Chapter 27




Sharmayne was furious. Tiffany was lying. And nobody seemed to have a decent alibi. The champagne showing was a smashing success.

As soon as Sharmayne stalked out the door, Helen called Sarah. After all, this had been her idea. Helen wedged the phone between her ear and her shoulder so she could talk while she cleaned up.

“I’m not sure what I learned, but I’ve certainly stirred things up,” Helen said.

She was enjoying this. Helen was a natural detective—or busybody. That’s what they called women back home who watched the neighbors through their miniblinds and pumped the unwary for personal information.
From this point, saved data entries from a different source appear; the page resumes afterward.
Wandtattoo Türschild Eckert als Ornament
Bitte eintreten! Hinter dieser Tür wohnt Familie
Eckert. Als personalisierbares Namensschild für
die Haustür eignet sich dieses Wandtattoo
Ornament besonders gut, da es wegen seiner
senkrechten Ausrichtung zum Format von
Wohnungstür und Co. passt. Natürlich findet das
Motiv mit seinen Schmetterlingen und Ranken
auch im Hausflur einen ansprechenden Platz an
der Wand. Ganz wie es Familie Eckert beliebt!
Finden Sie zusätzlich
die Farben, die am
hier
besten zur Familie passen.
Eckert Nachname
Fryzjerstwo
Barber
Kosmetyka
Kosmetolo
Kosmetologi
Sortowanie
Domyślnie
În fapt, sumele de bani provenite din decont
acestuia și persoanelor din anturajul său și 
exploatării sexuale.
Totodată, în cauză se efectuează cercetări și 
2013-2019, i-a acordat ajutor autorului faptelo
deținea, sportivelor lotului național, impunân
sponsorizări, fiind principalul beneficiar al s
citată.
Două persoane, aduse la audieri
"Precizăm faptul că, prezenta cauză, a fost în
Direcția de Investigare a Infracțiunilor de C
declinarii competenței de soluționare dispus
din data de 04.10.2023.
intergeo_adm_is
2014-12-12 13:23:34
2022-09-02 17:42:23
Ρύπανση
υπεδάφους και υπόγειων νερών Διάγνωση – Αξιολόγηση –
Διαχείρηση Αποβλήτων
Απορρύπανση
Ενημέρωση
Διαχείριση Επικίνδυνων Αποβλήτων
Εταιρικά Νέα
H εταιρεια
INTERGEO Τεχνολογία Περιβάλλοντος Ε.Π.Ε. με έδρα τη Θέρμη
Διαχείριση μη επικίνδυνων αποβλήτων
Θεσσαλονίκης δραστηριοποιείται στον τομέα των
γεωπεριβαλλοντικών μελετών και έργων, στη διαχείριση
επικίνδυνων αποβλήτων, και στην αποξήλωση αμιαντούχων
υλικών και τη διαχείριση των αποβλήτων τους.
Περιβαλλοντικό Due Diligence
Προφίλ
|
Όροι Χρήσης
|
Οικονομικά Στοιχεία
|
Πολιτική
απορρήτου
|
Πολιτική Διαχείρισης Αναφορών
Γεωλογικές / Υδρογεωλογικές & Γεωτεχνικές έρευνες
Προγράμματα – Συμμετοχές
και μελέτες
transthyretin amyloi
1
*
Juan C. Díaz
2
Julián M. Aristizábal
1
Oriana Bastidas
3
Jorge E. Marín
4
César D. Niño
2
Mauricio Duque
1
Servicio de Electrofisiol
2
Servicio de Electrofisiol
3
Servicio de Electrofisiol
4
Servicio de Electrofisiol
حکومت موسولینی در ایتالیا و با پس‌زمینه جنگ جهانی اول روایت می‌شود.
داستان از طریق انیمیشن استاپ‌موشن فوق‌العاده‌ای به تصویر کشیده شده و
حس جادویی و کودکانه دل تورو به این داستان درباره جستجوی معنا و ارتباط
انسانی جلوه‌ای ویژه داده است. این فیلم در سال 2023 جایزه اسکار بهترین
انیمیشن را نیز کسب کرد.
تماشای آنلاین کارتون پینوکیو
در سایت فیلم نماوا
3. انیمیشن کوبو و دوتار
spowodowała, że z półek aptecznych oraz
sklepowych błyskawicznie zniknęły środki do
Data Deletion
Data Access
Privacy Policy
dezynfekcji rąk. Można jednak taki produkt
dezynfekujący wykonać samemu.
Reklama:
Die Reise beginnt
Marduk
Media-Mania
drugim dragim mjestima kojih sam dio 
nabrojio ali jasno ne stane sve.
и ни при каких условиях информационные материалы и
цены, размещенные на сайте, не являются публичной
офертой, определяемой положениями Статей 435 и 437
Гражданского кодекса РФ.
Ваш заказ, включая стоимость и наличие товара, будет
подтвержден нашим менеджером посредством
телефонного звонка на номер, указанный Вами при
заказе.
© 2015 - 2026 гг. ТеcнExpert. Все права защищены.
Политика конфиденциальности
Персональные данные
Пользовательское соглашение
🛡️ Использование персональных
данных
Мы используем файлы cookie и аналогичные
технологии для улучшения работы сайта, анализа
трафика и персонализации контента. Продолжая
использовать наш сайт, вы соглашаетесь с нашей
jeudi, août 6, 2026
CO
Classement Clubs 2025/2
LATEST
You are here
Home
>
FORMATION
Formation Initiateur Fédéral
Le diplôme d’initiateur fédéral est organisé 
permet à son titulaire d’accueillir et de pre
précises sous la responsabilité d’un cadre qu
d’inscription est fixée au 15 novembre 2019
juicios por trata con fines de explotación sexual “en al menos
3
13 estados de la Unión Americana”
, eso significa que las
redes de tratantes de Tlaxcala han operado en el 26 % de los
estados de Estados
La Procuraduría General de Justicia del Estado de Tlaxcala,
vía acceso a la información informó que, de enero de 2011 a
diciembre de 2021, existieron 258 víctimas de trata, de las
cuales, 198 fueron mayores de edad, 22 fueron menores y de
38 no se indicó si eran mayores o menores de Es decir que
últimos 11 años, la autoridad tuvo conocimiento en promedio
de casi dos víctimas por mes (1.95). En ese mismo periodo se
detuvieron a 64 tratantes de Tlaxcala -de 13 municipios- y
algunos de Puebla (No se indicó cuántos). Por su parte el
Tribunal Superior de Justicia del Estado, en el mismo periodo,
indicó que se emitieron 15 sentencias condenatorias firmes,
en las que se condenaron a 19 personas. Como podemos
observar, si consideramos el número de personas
“There’s hardly an alibi in the whole bunch. I can’t prove if Tara was with her boyfriend the whole time,” Helen said. “Brittney doesn’t have an alibi, either. She spent the weekend at an invitation-only sale in Boca. She could have slipped out any time and driven back to Lauderdale in forty-five minutes.”

Helen carried the empty champagne flutes to the stockroom. She went back for the third champagne bottle and dropped it in the recycle bin. It landed on the others with an audible clank.

“Nice dress shop you’re running there,” Sarah said. “Sounds like a bar.”

“If it was, I’d have some decent bar rags to clean off the table tops. Spilled champagne is sticky.” Scrubbing at the rings with paper towels seemed to smear them around.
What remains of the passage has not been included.